Can COVID-19 affect symptoms of depression?
Mental health professionals predict that the coronavirus pandemic will affect depressive symptoms in several ways. First, the pandemic is increasing stress across the population in the form of uncertainty, loss of jobs, sleep disruption, financial loss, and family strain. Second, social distancing makes it more difficult for each of us to access our social support system, which is one of the major protective factors against depression. Finally, research indicates that suffering from depression makes recovery from physical illness more difficult. So, while the coronavirus increases risk for depression, depression increases the risk for extending the illness itself. It is more important than ever to be aware of potential signs of depression and take action to treat them in a timely manner.
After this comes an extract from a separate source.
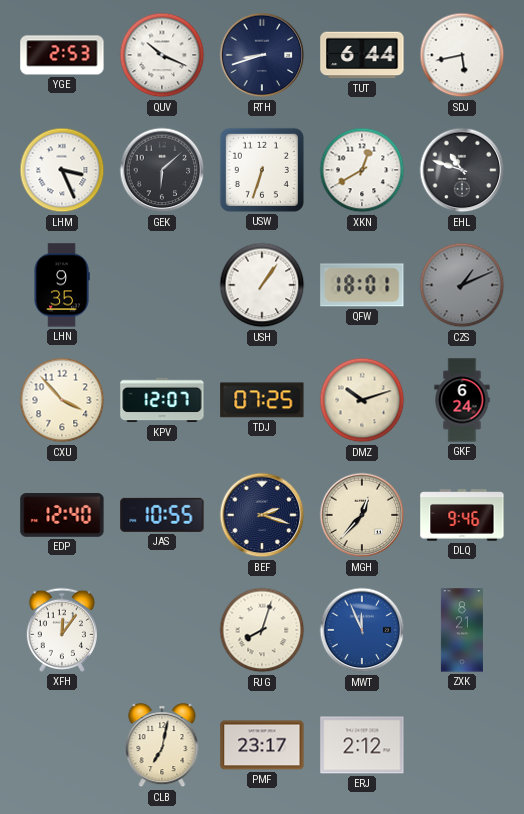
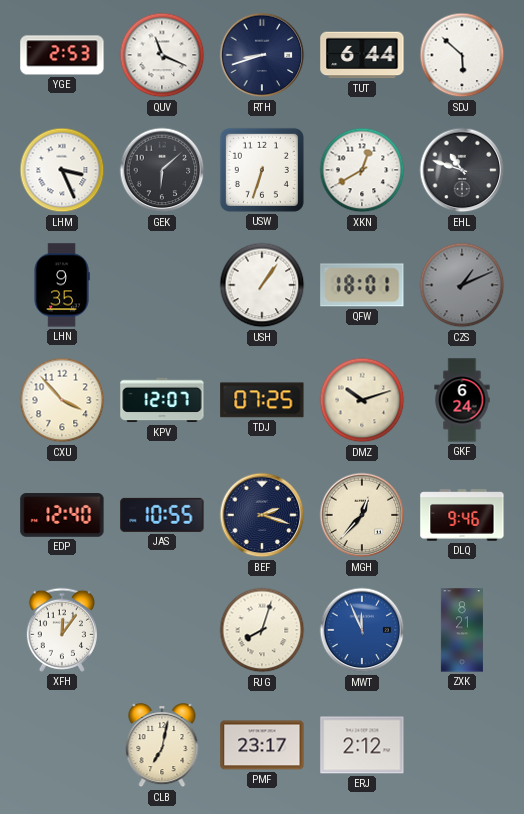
QUV: 10:19 -> 11:19
SDJ: 5:43 -> 5:52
While there are a number of symptoms of depression, the most common are either feeling sad, irritable or in a depressed mood nearly every day for at least a two-week period, or losing interest in most of the things that used to give you joy and pleasure, again for at least two weeks. If you have one of these signs of depression, contact your health care professional. You don’t need to suffer.
Are COVID-19 patients at risk for post-traumatic stress?
Recent research examining patients who survived the coronavirus in Wuhan, China, reported widespread symptoms of post-traumatic stress (PTS). Some of reasons for the symptoms cited by the patients included separation from loved ones through social distancing, the real threat of death from the virus and the fear that they would infect someone else, and the constant tragic portrayal of the pandemic by the media. Some symptoms of post-traumatic stress include having nightmares about the virus and its effects, being constantly on guard or easily startled, or feeling numb or detached from people, activities, or your surroundings. If you are suffering from PTS, contact a health professional. Other steps you can take include staying in touch with friends and family via social media or telephone and reducing the amount of time you spend viewing coverage of the pandemic on TV.
How is alcohol abuse related to COVID-19?
Alcohol abuse reduces a person’s ability to fight off infection. It therefore increases your susceptibility to contracting the virus. However, the most serious consequence of heavy drinking is that it increases the risk of poor outcomes in people with respiratory diseases (such as coronavirus). Studies have shown that people with alcohol abuse disorders are more likely to need ventilators in the case of serious respiratory illness. If you feel you’re abusing alcohol or that your drinking is out of control, contact your health care professional.
How is drug use related to COVID-19?
Research shows that most types of substance use can increase the possibility of complications related to the coronavirus. Smoke-based substances, such as tobacco, vaping and marijuana, put added strain on the lungs, which are already under attack from the virus. People who use opioid drugs or methamphetamine may also suffer due to those drugs’ effects on the respiratory system. If you have tested positive for COVID- 19, make sure your health care provider is aware of any substances you have used recently.